*** Opening DATA TO PROCESS ***

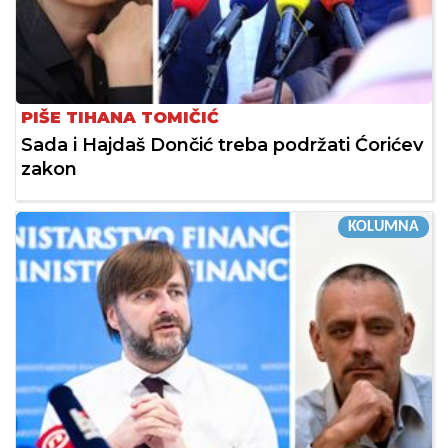
PIŠE TIHANA TOMIČIĆ
Sada i Hajdaš Dončić treba podržati Ćorićev
zakon
KOLUMNA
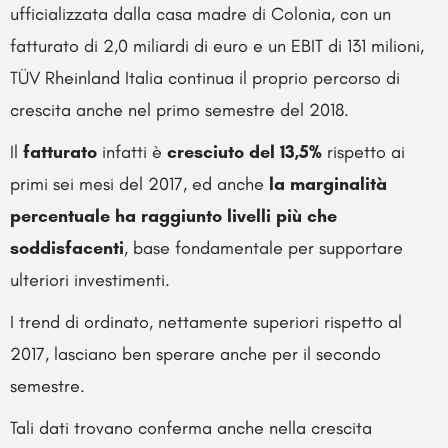
ufficializzata dalla casa madre di Colonia, con un
fatturato di 2,0 miliardi di euro e un EBIT di 131 milioni,
TÜV Rheinland Italia continua il proprio percorso di
crescita anche nel primo semestre del 2018.
Il
fatturato
infatti è
cresciuto del 13,5%
rispetto ai
primi sei mesi del 2017, ed anche
la marginalità
percentuale ha raggiunto livelli più che
soddisfacenti
, base fondamentale per supportare
ulteriori investimenti.
I trend di ordinato, nettamente superiori rispetto al
2017, lasciano ben sperare anche per il secondo
semestre.
Tali dati trovano conferma anche nella crescita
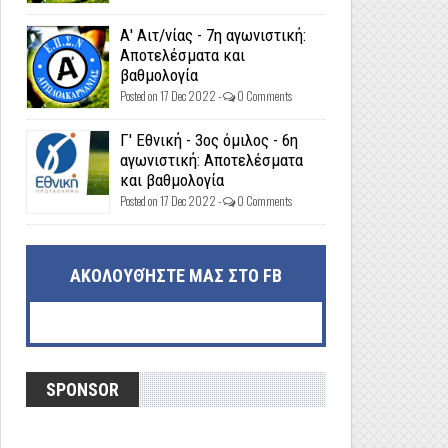
Α' Αιτ/νίας - 7η αγωνιστική:
Αποτελέσματα και
βαθμολογία
Posted on 17 Dec 2022 -
0 Comments
Γ' Εθνική - 3ος όμιλος - 6η
αγωνιστική: Αποτελέσματα
και βαθμολογία
Posted on 17 Dec 2022 -
0 Comments
ΑΚΟΛΟΥΘΉΣΤΕ ΜΑΣ ΣΤΟ FB
SPONSOR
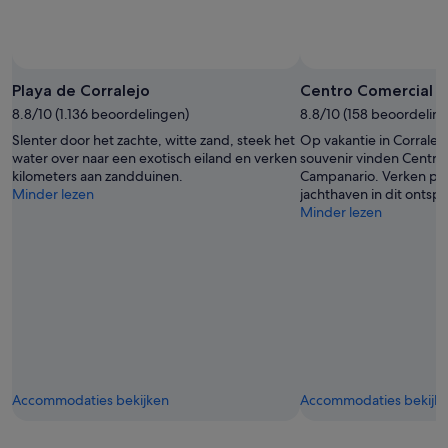
Playa de Corralejo
Centro Comercial E
8.8/10 (1.136 beoordelingen)
8.8/10 (158 beoordelin
Slenter door het zachte, witte zand, steek het
Op vakantie in Corralejo
water over naar een exotisch eiland en verken
souvenir vinden Centro 
kilometers aan zandduinen.
Campanario. Verken pra
Minder lezen
jachthaven in dit onts
Minder lezen
Accommodaties bekijken
Accommodaties bekijk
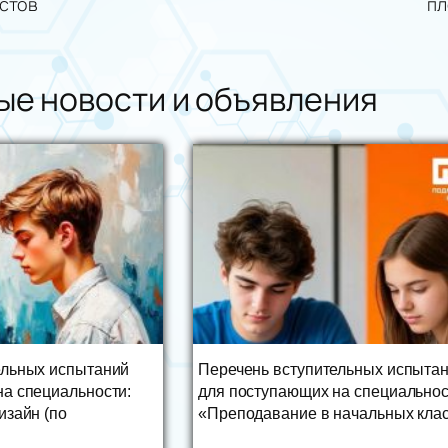
стов
п
ые новости и объявления
ельных испытаний
Перечень вступительных испыта
на специальности:
для поступающих на специальнос
изайн (по
«Преподавание в начальных клас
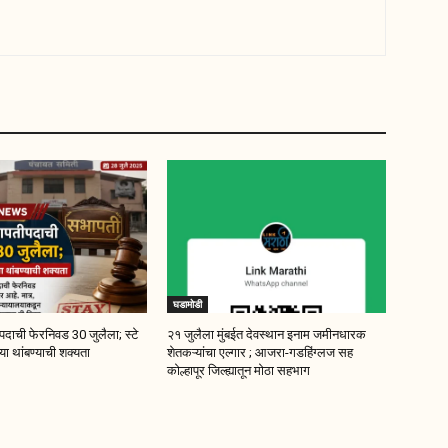
घडामोडी
दाची फेरनिवड 30 जुलैला; स्टे
२१ जुलैला मुंबईत देवस्थान इनाम जमीनधारक
ा थांबण्याची शक्यता
शेतकऱ्यांचा एल्गार ; आजरा-गडहिंग्लज सह
कोल्हापूर जिल्ह्यातून मोठा सहभाग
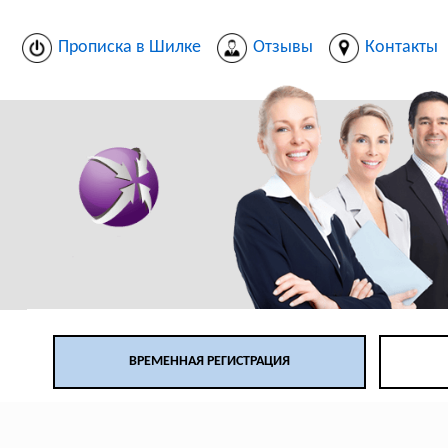
Прописка в Шилке
Отзывы
Контакты
ВРЕМЕННАЯ РЕГИСТРАЦИЯ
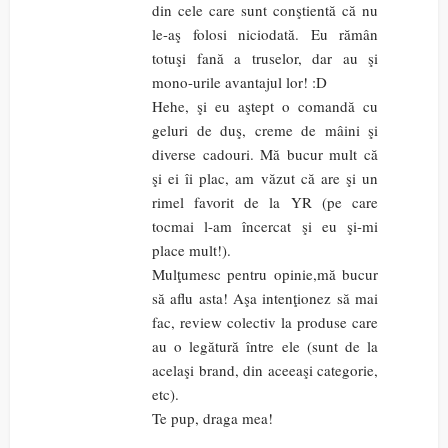
din cele care sunt conştientă că nu
le-aş folosi niciodată. Eu rămân
totuşi fană a truselor, dar au şi
mono-urile avantajul lor! :D
Hehe, şi eu aştept o comandă cu
geluri de duş, creme de mâini şi
diverse cadouri. Mă bucur mult că
şi ei îi plac, am văzut că are şi un
rimel favorit de la YR (pe care
tocmai l-am încercat şi eu şi-mi
place mult!).
Mulţumesc pentru opinie,mă bucur
să aflu asta! Aşa intenţionez să mai
fac, review colectiv la produse care
au o legătură între ele (sunt de la
acelaşi brand, din aceeaşi categorie,
etc).
Te pup, draga mea!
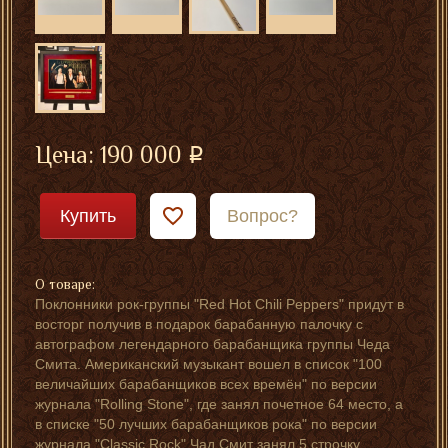
Цена:
190 000
Купить
Вопрос?
О товаре:
Поклонники рок-группы "Red Hot Chili Peppers" придут в
восторг получив в подарок барабанную палочку с
автографом легендарного барабанщика группы Чеда
Смита. Американский музыкант вошел в список "100
величайших барабанщиков всех времён" по версии
журнала "Rolling Stone", где занял почетное 64 место, а
в списке "50 лучших барабанщиков рока" по версии
журнала "Classic Rock" Чад Смит занял 5 строчку.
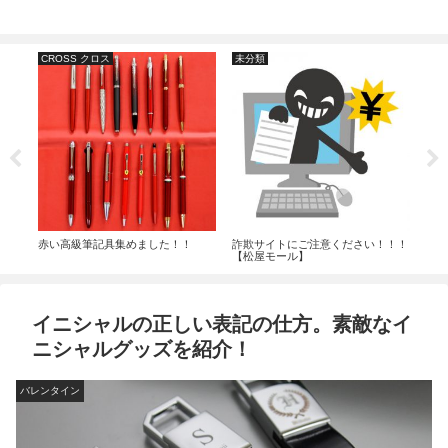
CROSS クロス
未分類
名
名入
たら
たサ
ER
が欲
わせ
赤い高級筆記具集めました！！
詐欺サイトにご注意ください！！！
【松屋モール】
イニシャルの正しい表記の仕方。素敵なイ
ニシャルグッズを紹介！
バレンタイン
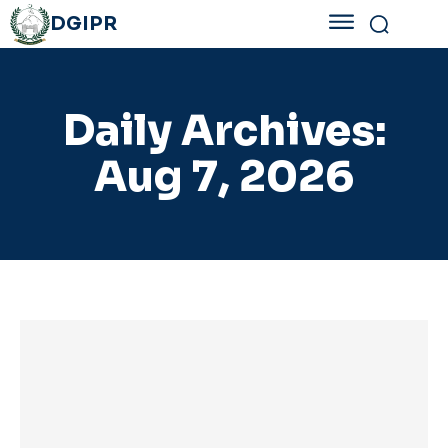
DGIPR
Daily Archives:
Aug 7, 2026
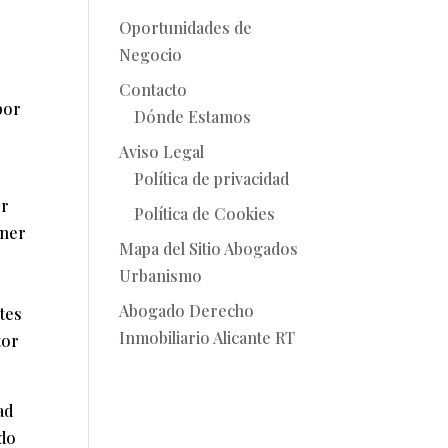
Oportunidades de
Negocio
Contacto
por
Dónde Estamos
Aviso Legal
Política de privacidad
er
Política de Cookies
oner
Mapa del Sitio Abogados
Urbanismo
Abogado Derecho
tes
Inmobiliario Alicante RT
tor
ad
ado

*** Closing DATA TO PROCESS ***

• WORK ITEM: Scan the listing above. Collect all lines with the word "crescita".

• TASK ANSWER:
crescita anche nel primo semestre del 2018.
Tali dati trovano conferma anche nella crescita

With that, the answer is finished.